The company develops its innovative ideas from a combination of observing trends in the marketplace as well as responding to customer requests. The company has a core customer base that it works closely with, and it has expanded its sales team in an effort to better understand those customers’ needs and how to address them. Kramer also has added to the company’s experienced, veteran employee base by bringing in new employees to introduce new ideas and ways of working as well as an expanded broker network that is broadening the customer base.

As evidence of working even more closely with customers and understanding their needs, Kramer says Whitehall is emphasizing providing cleaner labels with pronounceable ingredients.

“We know that there is a general trend for consumers who want cleaner label products,” he says.

“As a result, we are revamping many of our formulas to offer fewer ingredients and ‘kitchen cupboard’-type ingredients.”

Kramer says he is especially excited about the company’s clean label innovation in some of the hard cheese types like Parmesan and Romano.

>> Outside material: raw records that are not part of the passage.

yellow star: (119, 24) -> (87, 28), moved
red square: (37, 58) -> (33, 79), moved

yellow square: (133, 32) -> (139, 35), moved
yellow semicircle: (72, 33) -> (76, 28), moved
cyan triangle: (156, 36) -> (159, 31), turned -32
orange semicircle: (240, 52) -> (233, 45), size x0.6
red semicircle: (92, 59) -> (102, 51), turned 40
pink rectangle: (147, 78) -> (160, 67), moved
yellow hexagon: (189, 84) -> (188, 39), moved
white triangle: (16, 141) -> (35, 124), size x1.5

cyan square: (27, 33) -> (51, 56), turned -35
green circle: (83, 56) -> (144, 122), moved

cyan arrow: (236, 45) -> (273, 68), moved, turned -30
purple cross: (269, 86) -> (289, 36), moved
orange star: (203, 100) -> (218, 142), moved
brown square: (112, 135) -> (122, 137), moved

“We’re also working on a clean label Mozzarella product,” he says, noting that, in addition to improved functionality, these products often provide an attractive value proposition versus other products on the market.


“Pennsylvania
has turned out
to be a great
acquisition for us.
It’s running
even better
than expected.”

Karl Kramer
WHITEHALL SPECIALTIES


As part of its growth strategy, Whitehall also is expanding its ability to supply customers in high growth markets, such as non-GMO, organic, vegan and kosher.

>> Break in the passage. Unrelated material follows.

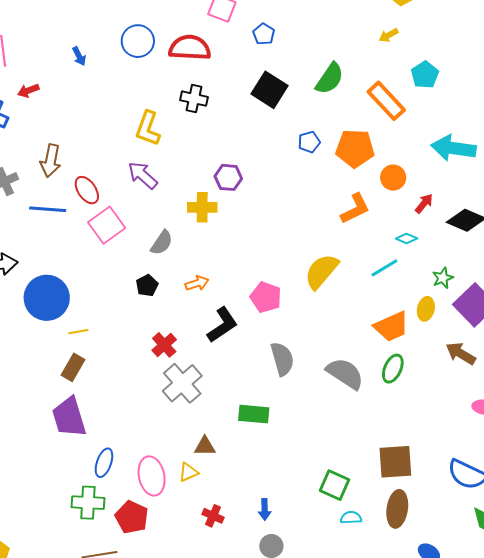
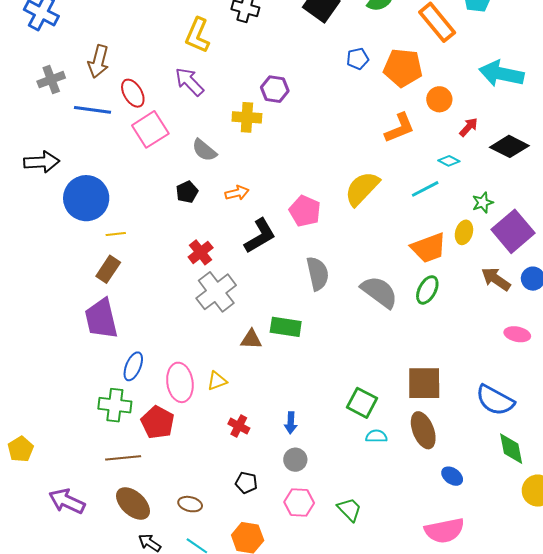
gray semicircle: (162, 243) -> (204, 150), turned 92
brown triangle: (205, 446) -> (251, 339), moved
brown ellipse: (397, 509) -> (423, 430), turned -33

“We expect these to have a greater role in our portfolio moving forward,” Kramer says.

The company’s production scale and flexibility allow it to quickly move between products and meet a large range of needs, Kramer says.

“On the manufacturing side we’re able to quickly transition from one product to another. Our operational efficiencies allow us to tailor offerings for our customers,” he says.

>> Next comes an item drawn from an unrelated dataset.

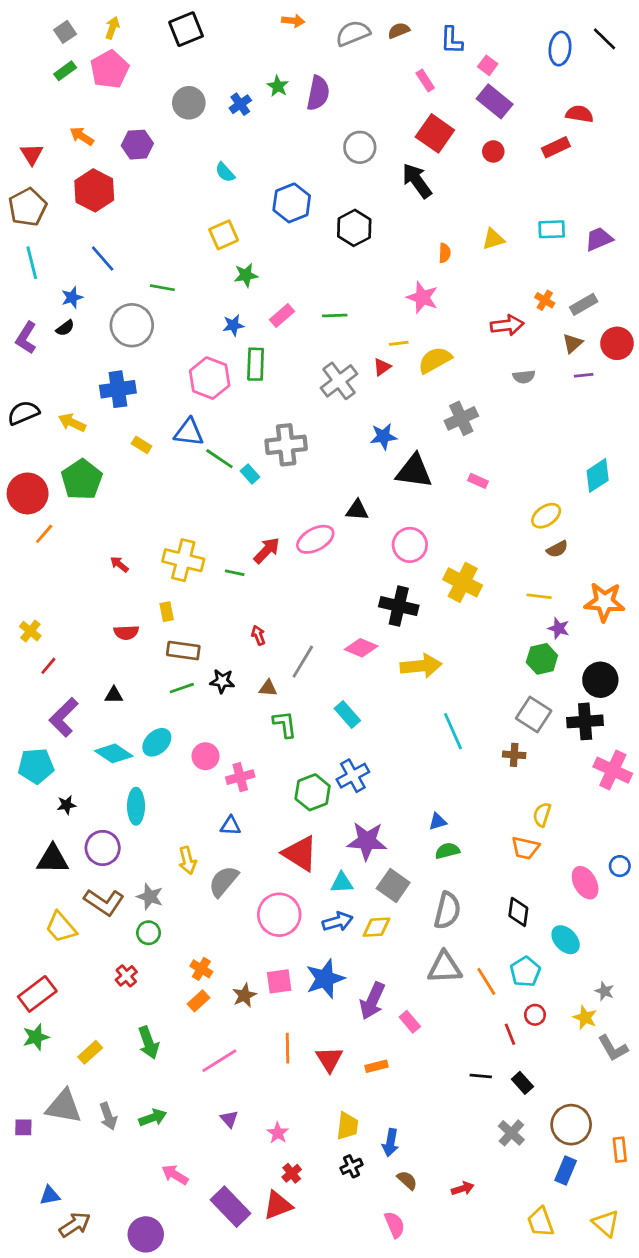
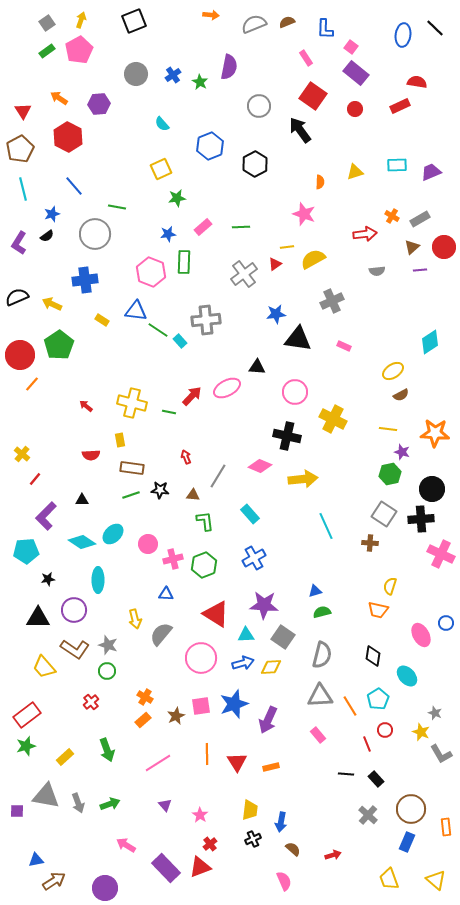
green star: (278, 86) -> (200, 82), moved
green hexagon: (313, 792) -> (204, 565), moved
pink rectangle: (410, 1022) -> (318, 735), moved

In addition to two facilities in Whitehall, the company operates a production facility in Hillsboro, Wisconsin, as well as a plant it acquired in Slippery Rock, Pennsylvania, in the summer of 2016 to better serve its East Coast customers.

“Pennsylvania has turned out to be a great acquisition for us. It’s running even better than expected,” Kramer says, noting that since the acquisition the company has added drying capabilities that are now running 24/7. The company also has expanded block cheese production there.

The company’s 5-year growth plan relies heavily on the Pennsylvania facility.

“We’re really happy with the performance there,” Kramer says, noting that the company will always be located in Whitehall, Wisconsin, but that there is limited expansion space available at its Wisconsin facilities.

“We’re fully engaged in Wisconsin, and there’s plenty of work for everyone,” Kramer says, adding that the Pennsylvania plant, with ample space and a solid labor market, offers Whitehall opportunities for future expansion.

All three Wisconsin facilities are SQF Level 3 certified, and the Pennsylvania facility currently is undergoing SQF certification as well.